Landmark in Dusseldorf harbour
The port of Dusseldorf has transformed itself from a trading centre to a reloading point for ideas. David Chipperfield, Frank Gehry and Renzo Piano are among the star architects whose buildings extend the formal language of architecture – thus creating a home for creativity: the Media Harbour. The Wolkenbügel is the extraordinary landmark at its southern end.
WOLKENBÜGEL IN DETAIL
Room in suspension
In 1926 the Wolkenbügel caused a sensation at the Great Berlin Art Exhibition. With his design, the Russian sky stormer, graphic artist and architect El Lissitzy (1890-1941) created a radical building. As a counter-design to the New York skyscrapers, he discovered the floating horizontal. Wansleben Architekten (Cologne) realized the bold concept around 80 years later at the turn of the millennium.
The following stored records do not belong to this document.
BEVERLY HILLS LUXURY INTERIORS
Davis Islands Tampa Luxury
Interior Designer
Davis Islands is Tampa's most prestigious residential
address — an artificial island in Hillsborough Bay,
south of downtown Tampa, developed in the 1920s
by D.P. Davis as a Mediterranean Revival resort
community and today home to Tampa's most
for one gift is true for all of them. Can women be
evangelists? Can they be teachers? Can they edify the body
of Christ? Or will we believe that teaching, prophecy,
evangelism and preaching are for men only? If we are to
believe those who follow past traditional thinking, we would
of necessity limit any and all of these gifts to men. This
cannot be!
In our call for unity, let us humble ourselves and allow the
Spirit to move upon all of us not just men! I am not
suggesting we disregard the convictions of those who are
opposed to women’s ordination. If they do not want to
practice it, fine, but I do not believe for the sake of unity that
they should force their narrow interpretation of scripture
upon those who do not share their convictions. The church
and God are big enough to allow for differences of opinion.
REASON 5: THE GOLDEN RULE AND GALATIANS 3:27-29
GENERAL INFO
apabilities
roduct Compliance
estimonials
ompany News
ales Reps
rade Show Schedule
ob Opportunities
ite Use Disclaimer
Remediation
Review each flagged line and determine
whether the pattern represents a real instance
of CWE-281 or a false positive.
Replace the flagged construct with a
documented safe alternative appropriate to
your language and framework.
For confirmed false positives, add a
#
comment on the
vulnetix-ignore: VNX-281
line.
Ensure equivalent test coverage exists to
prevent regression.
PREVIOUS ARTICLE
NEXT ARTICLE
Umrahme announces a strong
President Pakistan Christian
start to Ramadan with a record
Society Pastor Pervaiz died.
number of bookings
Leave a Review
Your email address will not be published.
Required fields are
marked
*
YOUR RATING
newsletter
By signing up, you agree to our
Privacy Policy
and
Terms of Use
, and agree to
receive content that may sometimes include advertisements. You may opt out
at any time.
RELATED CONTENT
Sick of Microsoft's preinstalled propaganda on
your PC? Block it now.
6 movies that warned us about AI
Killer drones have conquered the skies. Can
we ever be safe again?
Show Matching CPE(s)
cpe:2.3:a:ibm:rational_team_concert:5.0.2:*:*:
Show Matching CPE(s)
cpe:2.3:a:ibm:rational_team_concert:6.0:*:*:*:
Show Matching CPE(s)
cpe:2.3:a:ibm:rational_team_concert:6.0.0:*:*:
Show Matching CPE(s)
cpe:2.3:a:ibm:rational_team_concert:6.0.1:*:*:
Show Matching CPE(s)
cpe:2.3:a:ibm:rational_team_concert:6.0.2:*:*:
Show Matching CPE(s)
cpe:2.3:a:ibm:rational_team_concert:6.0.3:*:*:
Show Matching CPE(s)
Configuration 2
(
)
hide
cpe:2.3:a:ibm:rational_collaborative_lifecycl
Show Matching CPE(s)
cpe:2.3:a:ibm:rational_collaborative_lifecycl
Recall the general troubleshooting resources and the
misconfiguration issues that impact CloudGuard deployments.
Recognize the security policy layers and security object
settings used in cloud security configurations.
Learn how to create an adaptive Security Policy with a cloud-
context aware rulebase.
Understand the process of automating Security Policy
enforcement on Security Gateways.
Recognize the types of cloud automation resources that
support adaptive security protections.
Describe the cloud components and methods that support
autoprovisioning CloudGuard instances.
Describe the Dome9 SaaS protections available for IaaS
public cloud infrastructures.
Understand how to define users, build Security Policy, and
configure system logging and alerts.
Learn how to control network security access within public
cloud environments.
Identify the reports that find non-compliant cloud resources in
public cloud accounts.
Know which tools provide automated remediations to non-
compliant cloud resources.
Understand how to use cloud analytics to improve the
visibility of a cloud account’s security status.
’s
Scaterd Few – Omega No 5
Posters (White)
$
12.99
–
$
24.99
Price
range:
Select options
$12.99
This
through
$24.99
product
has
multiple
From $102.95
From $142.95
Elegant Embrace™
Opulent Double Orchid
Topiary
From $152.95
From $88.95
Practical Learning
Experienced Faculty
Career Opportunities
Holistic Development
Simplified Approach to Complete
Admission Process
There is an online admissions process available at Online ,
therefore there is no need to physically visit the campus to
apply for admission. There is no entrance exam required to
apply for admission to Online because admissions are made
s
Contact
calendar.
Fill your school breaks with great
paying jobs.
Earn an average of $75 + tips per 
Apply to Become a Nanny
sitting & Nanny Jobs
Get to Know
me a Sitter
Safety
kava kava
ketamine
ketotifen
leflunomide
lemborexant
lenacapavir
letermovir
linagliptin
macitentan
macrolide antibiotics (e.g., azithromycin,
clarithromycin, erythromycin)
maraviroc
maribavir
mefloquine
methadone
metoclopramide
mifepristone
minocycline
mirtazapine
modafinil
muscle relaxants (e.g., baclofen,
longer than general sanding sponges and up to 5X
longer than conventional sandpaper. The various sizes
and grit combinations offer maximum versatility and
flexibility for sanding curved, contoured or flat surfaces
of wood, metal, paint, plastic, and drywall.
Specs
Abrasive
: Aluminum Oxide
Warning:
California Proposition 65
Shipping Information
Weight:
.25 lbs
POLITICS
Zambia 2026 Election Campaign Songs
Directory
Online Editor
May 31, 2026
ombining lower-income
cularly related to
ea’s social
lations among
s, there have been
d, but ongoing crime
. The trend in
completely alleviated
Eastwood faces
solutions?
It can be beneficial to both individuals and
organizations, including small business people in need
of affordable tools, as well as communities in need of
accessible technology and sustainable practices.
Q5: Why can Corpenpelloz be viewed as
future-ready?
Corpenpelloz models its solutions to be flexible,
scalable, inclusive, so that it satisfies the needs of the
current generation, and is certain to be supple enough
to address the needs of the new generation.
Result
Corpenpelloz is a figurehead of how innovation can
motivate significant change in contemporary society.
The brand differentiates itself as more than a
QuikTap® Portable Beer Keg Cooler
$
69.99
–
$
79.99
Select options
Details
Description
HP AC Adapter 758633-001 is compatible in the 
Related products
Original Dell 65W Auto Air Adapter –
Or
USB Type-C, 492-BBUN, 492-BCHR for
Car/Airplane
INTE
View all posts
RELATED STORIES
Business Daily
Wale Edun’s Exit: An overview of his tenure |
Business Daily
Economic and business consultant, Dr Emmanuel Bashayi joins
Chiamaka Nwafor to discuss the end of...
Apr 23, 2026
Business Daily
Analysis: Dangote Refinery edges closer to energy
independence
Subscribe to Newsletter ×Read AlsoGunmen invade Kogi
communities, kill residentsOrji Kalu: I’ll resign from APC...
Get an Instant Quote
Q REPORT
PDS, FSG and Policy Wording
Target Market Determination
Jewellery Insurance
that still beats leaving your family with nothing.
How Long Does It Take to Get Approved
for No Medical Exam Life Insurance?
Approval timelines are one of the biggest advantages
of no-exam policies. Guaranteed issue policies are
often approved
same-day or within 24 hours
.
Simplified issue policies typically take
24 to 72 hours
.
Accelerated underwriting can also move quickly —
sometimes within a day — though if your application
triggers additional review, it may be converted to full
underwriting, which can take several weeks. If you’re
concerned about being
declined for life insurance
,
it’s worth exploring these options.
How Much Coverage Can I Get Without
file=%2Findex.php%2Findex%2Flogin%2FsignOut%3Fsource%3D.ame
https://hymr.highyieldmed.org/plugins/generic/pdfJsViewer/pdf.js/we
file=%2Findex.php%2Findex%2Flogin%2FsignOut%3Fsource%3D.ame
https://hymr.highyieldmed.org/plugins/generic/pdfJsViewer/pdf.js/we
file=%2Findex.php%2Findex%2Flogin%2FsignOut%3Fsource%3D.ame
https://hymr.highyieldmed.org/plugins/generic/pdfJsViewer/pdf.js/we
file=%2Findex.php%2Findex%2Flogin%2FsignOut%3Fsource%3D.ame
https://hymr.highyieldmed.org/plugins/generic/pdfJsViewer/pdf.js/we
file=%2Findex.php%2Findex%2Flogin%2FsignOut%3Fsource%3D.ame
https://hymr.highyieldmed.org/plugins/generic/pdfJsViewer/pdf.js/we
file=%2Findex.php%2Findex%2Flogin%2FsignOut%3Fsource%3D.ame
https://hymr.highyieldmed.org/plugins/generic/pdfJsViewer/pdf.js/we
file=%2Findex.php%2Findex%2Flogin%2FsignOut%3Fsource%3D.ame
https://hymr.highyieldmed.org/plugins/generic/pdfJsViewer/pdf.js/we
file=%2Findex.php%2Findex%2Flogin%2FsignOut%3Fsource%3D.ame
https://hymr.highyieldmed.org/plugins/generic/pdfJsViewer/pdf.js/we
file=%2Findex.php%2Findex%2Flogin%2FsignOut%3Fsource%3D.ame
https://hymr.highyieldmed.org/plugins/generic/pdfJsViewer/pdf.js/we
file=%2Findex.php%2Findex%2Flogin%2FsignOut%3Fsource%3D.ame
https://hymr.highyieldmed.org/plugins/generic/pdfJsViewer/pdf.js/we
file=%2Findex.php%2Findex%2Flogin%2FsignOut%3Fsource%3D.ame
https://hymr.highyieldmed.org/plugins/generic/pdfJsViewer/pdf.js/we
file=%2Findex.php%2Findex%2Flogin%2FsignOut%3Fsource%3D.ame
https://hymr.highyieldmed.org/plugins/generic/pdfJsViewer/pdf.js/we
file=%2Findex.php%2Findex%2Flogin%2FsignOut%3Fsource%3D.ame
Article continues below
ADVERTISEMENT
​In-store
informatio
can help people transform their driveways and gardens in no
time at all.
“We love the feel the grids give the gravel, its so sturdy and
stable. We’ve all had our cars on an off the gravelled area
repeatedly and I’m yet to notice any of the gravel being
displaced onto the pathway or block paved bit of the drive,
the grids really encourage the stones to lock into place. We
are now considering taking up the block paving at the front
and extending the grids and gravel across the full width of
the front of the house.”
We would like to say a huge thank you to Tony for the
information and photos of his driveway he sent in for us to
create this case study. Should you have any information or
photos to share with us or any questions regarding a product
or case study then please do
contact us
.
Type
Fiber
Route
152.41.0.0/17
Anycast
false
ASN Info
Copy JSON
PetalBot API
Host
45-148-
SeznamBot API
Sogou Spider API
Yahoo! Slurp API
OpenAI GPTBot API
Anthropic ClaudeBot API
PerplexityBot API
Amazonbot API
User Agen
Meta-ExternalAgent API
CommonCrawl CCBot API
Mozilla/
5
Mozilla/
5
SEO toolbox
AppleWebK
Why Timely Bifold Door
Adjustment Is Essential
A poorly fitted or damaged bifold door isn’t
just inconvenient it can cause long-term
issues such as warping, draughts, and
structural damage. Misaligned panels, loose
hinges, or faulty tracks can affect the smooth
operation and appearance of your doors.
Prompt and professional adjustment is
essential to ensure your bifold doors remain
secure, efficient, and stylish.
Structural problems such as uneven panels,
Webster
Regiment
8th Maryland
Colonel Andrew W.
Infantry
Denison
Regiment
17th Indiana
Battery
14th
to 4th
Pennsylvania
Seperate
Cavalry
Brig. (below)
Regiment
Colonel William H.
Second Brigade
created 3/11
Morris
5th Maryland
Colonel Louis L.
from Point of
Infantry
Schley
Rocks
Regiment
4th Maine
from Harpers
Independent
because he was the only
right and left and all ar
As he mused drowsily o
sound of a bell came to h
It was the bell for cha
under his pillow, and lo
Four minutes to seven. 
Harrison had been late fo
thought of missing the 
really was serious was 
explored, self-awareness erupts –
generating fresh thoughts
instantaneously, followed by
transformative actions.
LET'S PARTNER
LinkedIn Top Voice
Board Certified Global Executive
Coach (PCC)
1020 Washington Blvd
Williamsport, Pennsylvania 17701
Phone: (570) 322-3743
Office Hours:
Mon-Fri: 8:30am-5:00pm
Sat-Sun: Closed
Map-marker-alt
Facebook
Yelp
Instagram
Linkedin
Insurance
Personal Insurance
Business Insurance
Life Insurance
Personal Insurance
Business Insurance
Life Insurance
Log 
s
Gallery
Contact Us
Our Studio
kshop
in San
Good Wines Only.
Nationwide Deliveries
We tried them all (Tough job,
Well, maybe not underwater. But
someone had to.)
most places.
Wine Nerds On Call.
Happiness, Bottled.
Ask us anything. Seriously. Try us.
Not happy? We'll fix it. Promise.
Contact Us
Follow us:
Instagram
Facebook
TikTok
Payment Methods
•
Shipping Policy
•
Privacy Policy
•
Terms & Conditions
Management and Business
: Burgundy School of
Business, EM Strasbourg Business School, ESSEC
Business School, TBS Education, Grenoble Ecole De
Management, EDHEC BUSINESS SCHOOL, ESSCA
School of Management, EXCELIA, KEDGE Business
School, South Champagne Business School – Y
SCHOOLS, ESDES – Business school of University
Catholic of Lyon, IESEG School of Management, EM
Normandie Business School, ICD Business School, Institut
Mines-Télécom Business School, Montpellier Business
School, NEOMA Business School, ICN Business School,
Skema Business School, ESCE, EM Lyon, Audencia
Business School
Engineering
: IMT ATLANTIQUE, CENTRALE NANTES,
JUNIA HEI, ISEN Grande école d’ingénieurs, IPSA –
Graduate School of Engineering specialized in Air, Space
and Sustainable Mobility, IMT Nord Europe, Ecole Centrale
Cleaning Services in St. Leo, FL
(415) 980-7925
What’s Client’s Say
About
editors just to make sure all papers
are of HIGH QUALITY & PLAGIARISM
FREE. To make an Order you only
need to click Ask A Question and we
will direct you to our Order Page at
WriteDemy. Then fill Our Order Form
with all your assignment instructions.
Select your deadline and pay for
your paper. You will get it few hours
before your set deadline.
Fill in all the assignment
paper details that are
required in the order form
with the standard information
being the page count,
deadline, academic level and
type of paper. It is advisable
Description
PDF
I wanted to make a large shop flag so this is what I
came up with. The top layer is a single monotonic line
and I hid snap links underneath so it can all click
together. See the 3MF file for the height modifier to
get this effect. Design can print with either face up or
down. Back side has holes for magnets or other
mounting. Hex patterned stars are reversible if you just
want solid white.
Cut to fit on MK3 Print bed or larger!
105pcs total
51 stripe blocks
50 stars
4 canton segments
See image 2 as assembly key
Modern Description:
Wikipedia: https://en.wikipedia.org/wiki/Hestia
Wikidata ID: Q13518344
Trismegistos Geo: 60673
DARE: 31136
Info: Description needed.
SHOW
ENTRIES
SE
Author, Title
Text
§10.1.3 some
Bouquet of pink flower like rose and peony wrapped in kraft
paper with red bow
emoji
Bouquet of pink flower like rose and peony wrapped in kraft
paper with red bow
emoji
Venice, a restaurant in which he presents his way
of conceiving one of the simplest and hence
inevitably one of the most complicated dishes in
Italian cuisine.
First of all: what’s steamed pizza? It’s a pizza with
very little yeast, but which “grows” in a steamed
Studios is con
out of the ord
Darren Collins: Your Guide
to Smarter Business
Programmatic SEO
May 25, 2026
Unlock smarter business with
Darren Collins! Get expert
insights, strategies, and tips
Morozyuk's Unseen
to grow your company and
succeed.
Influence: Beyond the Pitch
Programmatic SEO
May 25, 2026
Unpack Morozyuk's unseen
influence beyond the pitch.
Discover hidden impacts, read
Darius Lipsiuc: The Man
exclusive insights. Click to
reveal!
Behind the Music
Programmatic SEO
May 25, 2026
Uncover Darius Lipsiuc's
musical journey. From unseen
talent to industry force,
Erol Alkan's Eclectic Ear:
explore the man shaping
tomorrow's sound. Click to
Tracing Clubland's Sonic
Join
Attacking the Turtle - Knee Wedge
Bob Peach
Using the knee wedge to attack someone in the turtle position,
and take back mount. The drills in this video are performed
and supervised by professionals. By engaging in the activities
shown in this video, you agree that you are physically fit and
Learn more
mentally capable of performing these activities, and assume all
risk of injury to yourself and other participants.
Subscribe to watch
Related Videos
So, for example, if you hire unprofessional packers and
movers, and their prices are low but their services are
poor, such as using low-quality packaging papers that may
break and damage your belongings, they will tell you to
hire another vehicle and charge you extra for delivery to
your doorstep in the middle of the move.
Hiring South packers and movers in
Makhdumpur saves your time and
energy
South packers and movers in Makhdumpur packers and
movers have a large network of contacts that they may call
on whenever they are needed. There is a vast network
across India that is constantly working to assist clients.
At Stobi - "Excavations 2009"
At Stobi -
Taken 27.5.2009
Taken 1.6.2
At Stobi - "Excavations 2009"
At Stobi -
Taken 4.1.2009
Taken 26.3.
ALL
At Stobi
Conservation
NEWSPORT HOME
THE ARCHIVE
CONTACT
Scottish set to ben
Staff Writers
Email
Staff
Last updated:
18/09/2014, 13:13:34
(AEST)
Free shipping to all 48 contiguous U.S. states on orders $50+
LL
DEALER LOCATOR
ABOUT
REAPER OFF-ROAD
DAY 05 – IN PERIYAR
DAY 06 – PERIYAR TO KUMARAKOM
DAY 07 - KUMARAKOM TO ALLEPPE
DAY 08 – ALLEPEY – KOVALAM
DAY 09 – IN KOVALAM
The result: a 35-metre long, crane-like cantilevered bridge girder, which connects the most modern office and event areas on 7,293 m² in a self-supporting manner.
Anchorage for media
In times of structural change, Dusseldorf’s commercial port threatened to silt-up. But the city, which carries the anchor in the city coat of arms, created a way to transfer the shipping heritage into a digital future with the vision of the Media Harbour. The port advanced to become a rolemodel district, which today is home to media, communication, advertising and gastronomy. The 2,964 m² site at the commercial port 2-4 is part of this vision, which is embodied outstandingly by the Wolkenbügel consisting of a bridge girder, an event hall and the listed pump house, which has been converted into an office building.
Quickly at the quay edge
The Media Harbor has excellent connections by tram, bus and individual transport. It takes fifteen Minutes by train from the main railway station to the Media Harbour, and the Rhine railway runs every ten minutes to the new tram stations “Speditionsstraße” and “Medienhafen, Kesselstraße”.